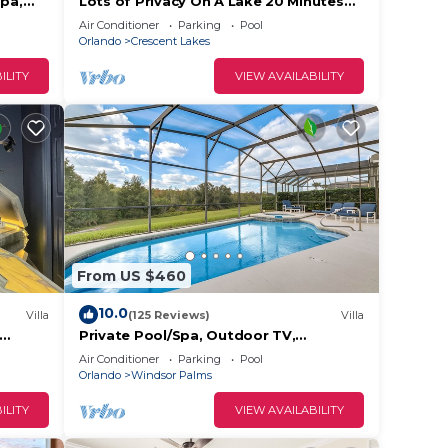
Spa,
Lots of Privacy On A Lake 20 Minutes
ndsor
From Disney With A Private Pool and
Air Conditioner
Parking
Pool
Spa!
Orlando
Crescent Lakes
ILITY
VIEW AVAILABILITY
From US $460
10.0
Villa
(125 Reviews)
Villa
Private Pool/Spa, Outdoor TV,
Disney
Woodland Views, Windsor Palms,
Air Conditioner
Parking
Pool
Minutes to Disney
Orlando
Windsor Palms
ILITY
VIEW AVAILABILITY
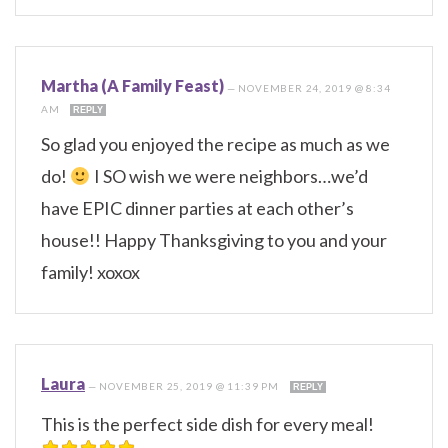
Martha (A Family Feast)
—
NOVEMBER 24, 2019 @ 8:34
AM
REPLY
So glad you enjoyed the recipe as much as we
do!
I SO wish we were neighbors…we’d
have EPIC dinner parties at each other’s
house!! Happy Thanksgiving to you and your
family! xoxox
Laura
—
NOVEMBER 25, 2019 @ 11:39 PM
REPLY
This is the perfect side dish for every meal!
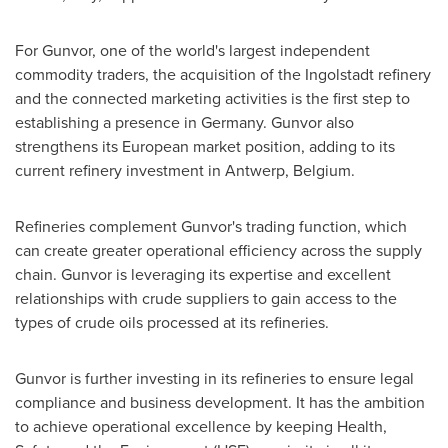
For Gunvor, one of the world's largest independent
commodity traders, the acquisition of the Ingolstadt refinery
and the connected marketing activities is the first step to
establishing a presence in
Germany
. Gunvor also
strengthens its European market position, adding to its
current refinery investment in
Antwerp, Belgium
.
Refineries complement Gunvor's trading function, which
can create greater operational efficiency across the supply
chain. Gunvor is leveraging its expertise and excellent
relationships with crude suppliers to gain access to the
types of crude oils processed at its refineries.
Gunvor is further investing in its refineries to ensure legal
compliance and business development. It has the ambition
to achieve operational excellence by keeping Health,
++++++
What is expected >> Say how many lines of the data hold the word "Palms", and leave out everything but the number.

Answer to this task >> 2